Ansel Elgort (who played Woodley’s brother in Divergent) is Augustus “Gus” Waters, an unfailingly enthusiastic member of the support group who has lost one of his legs to cancer and now has a prosthetic replacement.
He’s the definitive “glass-half-full” guy, and she’s the “glass-half-empty” poster girl. But they bond over their cruel shared fate and their respectively sharp sense of humor, and it’s the first step in the development of a slow-build romance, with Gus’ feelings for her getting translated much more readily into actions than hers for him.
But she’ll get there.
They both sense, in different ways, that this may be each the only chance for each of them at not only first love but true love, in a tragically shortened life.
As a dying wish, Hazel would like to go to Amsterdam to meet the controversial author of her favorite novel, An Imperial Affliction in Amsterdam, one Peter Van Houten, played by Willem Dafoe. So, Augustus sets out to make it happen.
Nat Wolff is Isaac, Gus’s best friend, another member of the support group, who contributes what can only be described as comic relief, however dark it might be.
Yes, The Fault in Our Stars has its share of gallows-humor chuckles.

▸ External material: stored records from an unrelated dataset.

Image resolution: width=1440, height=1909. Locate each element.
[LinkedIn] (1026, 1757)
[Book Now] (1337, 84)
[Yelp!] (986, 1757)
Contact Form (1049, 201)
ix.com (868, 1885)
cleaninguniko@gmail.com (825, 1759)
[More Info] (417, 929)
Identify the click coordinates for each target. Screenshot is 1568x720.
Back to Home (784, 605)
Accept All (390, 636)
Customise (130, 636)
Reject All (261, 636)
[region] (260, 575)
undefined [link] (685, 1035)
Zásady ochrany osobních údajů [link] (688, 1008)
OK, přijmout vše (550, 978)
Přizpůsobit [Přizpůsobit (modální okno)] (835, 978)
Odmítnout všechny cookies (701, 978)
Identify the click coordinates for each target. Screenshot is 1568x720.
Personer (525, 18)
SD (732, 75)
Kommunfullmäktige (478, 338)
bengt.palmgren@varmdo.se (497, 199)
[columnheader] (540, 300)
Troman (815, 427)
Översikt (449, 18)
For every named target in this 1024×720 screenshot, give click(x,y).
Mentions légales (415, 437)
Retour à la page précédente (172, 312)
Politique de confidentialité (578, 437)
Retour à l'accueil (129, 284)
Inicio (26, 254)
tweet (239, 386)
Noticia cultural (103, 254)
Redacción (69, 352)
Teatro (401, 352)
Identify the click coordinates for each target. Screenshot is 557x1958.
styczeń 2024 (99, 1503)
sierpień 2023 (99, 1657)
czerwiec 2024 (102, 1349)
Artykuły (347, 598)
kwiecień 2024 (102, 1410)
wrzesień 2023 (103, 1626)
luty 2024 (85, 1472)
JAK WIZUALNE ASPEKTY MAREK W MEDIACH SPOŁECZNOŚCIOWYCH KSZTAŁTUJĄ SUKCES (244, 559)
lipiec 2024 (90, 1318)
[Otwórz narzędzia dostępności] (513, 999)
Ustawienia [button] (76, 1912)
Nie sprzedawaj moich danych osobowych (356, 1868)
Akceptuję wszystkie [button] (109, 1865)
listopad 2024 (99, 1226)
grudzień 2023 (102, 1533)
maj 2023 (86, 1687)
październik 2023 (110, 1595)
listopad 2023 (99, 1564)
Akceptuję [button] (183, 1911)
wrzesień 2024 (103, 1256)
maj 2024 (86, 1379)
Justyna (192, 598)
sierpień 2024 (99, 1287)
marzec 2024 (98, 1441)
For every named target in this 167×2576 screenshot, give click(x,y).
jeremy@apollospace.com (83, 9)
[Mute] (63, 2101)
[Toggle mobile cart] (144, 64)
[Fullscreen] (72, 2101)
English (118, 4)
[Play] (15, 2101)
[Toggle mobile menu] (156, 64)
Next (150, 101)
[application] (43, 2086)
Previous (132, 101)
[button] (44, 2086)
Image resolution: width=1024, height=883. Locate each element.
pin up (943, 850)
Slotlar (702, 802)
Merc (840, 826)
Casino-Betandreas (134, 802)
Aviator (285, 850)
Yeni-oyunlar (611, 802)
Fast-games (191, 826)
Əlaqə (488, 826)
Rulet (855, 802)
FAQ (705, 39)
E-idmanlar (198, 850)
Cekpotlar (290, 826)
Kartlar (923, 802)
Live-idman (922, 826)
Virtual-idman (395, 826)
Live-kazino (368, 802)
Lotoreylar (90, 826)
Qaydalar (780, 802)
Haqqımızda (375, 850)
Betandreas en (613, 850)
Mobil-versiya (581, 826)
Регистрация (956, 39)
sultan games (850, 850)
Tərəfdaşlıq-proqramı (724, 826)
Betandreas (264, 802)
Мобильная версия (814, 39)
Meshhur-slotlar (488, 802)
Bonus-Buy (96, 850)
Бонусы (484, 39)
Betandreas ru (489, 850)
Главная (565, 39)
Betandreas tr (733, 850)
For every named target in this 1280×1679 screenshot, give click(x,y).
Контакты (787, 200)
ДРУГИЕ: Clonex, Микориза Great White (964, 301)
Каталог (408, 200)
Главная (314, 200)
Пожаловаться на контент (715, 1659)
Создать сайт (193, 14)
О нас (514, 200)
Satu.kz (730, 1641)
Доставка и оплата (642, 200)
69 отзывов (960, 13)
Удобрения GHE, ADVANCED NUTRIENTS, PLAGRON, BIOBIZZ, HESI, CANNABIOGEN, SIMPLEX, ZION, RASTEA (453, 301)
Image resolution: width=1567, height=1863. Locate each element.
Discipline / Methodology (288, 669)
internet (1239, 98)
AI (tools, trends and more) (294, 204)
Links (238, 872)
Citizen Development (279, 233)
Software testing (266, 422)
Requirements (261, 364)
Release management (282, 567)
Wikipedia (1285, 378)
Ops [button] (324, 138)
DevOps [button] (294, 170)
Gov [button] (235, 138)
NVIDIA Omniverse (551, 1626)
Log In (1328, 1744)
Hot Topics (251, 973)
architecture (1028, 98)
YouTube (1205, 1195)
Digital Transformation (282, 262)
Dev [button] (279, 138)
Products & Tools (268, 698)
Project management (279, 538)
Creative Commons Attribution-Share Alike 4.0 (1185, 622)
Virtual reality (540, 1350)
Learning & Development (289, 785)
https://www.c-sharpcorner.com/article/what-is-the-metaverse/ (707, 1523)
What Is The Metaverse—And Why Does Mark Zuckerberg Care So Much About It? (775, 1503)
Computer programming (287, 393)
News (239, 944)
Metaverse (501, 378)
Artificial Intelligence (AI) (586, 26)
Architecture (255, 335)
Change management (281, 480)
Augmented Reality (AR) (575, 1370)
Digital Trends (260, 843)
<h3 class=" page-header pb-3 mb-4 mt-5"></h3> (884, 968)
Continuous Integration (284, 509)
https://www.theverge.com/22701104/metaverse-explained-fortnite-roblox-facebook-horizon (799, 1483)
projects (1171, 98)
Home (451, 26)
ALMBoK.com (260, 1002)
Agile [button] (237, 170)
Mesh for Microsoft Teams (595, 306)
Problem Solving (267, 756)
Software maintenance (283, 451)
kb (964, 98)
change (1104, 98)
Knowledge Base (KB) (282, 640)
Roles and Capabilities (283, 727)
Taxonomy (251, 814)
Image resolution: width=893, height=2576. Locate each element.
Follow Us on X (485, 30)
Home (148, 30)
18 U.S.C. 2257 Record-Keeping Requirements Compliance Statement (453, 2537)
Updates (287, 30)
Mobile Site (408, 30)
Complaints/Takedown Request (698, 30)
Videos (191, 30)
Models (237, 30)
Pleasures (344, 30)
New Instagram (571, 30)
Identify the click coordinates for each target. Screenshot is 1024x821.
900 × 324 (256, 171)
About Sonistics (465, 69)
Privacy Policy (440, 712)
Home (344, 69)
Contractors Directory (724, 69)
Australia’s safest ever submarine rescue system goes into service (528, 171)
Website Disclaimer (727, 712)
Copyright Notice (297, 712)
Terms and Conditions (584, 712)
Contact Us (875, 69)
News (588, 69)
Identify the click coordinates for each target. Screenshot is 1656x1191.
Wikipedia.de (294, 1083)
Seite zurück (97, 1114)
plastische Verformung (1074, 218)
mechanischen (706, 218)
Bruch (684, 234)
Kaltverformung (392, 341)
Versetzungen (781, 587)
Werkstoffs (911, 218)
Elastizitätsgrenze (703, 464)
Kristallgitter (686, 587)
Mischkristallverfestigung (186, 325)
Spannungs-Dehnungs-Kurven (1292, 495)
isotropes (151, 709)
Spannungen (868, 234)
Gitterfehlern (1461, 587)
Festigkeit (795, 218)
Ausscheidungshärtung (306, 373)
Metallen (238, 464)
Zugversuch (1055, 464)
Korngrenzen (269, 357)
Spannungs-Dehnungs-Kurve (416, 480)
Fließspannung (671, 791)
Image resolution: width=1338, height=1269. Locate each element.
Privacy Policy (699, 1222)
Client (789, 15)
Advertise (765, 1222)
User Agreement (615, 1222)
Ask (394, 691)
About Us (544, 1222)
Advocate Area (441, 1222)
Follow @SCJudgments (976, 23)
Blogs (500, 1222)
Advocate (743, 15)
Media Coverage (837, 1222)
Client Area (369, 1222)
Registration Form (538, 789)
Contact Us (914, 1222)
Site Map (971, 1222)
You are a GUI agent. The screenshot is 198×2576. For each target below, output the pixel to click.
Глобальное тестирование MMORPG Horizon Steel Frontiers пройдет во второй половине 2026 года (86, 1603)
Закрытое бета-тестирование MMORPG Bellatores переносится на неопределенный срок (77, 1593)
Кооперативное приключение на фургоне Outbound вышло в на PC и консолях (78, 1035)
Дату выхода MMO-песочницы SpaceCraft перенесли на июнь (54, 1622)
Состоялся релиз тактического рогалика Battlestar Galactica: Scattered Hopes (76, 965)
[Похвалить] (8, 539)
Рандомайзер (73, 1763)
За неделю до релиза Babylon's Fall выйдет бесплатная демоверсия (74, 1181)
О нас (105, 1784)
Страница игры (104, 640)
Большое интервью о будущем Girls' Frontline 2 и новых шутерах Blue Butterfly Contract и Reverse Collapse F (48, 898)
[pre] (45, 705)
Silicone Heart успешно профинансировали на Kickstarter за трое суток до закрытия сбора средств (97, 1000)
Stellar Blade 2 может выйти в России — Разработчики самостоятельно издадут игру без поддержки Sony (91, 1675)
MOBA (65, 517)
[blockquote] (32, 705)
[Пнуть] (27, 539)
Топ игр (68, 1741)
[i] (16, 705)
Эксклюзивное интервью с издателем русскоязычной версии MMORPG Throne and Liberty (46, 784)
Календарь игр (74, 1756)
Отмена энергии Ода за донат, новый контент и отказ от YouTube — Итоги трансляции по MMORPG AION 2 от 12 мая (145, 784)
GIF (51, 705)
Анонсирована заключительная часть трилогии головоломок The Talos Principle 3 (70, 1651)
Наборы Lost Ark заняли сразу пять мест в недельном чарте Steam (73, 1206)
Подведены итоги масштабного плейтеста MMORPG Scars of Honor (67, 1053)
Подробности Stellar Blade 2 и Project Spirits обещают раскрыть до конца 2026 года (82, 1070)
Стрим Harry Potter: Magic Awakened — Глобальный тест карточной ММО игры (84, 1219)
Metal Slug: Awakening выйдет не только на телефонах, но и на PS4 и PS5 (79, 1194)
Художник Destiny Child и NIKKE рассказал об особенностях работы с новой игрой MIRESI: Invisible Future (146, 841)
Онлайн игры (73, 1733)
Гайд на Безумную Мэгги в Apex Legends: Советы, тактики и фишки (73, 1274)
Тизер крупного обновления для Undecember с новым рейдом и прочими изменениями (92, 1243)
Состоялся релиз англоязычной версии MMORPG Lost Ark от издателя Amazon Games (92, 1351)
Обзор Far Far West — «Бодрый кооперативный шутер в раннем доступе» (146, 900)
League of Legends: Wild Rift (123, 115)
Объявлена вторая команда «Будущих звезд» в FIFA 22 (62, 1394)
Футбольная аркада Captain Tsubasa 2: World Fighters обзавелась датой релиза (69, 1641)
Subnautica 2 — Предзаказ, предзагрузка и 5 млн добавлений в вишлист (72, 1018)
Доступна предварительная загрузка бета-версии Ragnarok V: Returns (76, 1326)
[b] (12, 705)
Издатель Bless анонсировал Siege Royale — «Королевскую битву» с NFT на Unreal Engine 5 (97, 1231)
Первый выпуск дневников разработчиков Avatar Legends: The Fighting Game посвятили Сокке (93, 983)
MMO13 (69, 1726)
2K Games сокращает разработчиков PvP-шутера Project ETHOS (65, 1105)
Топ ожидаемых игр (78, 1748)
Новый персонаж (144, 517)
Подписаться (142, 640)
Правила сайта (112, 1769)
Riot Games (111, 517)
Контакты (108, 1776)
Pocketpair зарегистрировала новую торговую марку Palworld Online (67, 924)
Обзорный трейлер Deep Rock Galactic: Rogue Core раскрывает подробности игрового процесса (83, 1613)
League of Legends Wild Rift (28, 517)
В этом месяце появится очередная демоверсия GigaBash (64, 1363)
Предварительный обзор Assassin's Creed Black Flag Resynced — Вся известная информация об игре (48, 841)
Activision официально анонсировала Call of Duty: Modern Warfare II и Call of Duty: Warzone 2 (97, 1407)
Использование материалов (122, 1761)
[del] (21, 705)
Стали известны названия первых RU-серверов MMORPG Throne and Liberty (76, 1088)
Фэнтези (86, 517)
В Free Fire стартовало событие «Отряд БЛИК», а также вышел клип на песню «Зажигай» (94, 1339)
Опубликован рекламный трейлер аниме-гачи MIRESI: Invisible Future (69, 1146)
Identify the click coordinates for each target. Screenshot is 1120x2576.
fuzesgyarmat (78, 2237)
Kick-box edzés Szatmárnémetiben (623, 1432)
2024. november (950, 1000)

The director, John Boone (Stuck in Love), handles things delicately if not succinctly, and trusts the heartfelt material, the charming characters, and his two charismatic leads to deliver the emotional package and overcome any resistance or discomfort we might want to hide behind.
The adapted screenplay by Scott Neustadter and Michael H. Weber, who also wrote (500) Days of Summer and The Spectacular Now, addresses the tragedy tenderly and mines for the joy that can be found in a life of any duration –- otherwise known as living for today –- as well as the importance of preparing for death and of accepting the inevitability of it.
Woodley is an astounding young actress, conveying the reality of her character without coming close to a false note. Elgort has a tougher chore keeping it real with a character so relentlessly upbeat.
Still, together, they are an immensely appealing couple. What you’re watching here are two can’t-miss stars, perhaps even faultless stars, in lived-in roles.
So we’ll face the group with 3 stars out of 4 for a heart-wrenching romantic teen melodrama. No need to worry about a sad movie’s faults when the tears are earned.
Which is the case, dear Brutus, with The Fault in Our Stars.